There is no shortage of options when it comes to what firewall and VPN appliances are available for data centers or cloud environments. The important factor when it comes to choosing them isn't necessarily the security product, but the given deployment and the features available (including access controls, authentication, and authorization ability). Ensuring these are built into the application layer rather than relying solely on network security is critical. An application-level security implementation makes access control scalable, portable, and immutable. Access can then be governed based on the real identity of an application or (micro)service rather than on human provisioning.

By our definition, a cloud native application is a secured application. A secured system by logical extension must be a reliable system. Application code is packaged and deployed across multiple cloud regions; executed in various containers; and is accessed by many clients or other applications (for more details, please refer to Chapter 5, Scalable and Available). This makes it even more critical to bake security into each microservice. The simple fact that applications are now dispersed across multiple geographic areas (scaling up and down constantly) necessitates a more automated and nuanced security approach.

For the majority of enterprise history, writing security code has been less interesting and less important than business logic. Often security-related tasks are left until the last minute in a development cycle, leading to major trade-offs in a product's security features. If you are trying to build a cloud native solution that can scale to support large volumes, run across different regions, and can self-provision, then it is imperative the chief architect considers security as one of the core building blocks of the architecture.

If security is to be part of the design from the ground up, as opposed to bolted on to the solution at the last minute, then let's examine a few essential features of a secure cloud native stack:

• Compliant: Maintain system compliance and audit trails through automation. Generate and build change logs that can be used for compliance reports (for example, GxP, FFIEC, and so on). Deploy rules to prevent unauthorized deployment patterns.
• Encrypted: Sensitive data should be encrypted while traveling through the network or when residing on storage targets. Protocols such as IPSec and SSL/TLS are essential to securing data flows through multiple networks.
• Scalable and available encryption resources: Do not rely on a single encryption resource to perform encryption functions. These resources, as with all cloud native patterns, must be dispersed and decentralized. This is not only more performant but eliminates any single point of failure.
• DLP: Do not allow any PII or sensitive data to be written to logs or other non-authorized targets. Logs are relatively insecure and often contain information in plaintext. Log streams are often the softest targets for intruders.
• Secure credentials and endpoints: Keep service credentials and source/target endpoints outside of the memory. Utilize native tokenization services, with minimized privileges, to keep blast radius to a minimum.

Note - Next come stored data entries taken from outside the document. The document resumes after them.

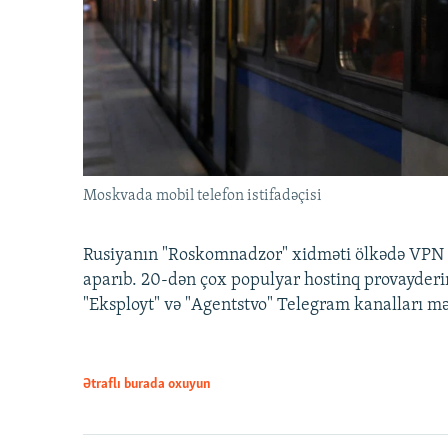
Moskvada mobil telefon istifadəçisi
Rusiyanın "Roskomnadzor" xidməti ölkədə VPN x
aparıb. 20-dən çox populyar hostinq provayderi
"Eksployt" və "Agentstvo" Telegram kanalları m
Ətraflı burada oxuyun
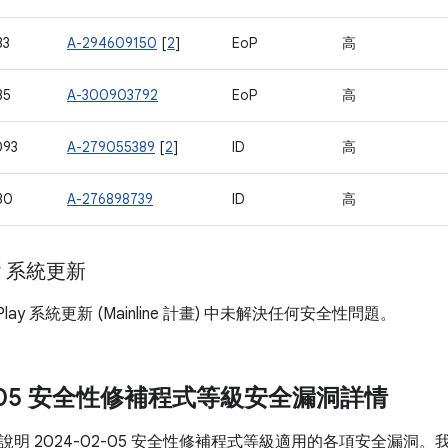
33
A-294609150
[
2
]
EoP
高
35
A-300903792
EoP
高
093
A-279055389
[
2
]
ID
高
30
A-276898739
ID
高
ay 系統更新
 Play 系統更新 (Mainline 計畫) 中未解決任何安全性問題。
02-05 安全性修補程式等級安全漏洞詳情
說明 2024-02-05 安全性修補程式等級適用的各項安全漏洞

When creating credentials for human operators, create identity and access management (IAM) rules with segregated and specific policies. Review and monitor usage continuously.
• Caching: Cloud native applications scale in and out across multiple instances. Applications should leverage an external cache (for example, Memcache and Redis) to support a stateless design. Apps should never store information in memory longer than needed for the request-execution time. Consequently, in the event of a single machine failure, the request can be easily rolled over to another machine in the application server fleet.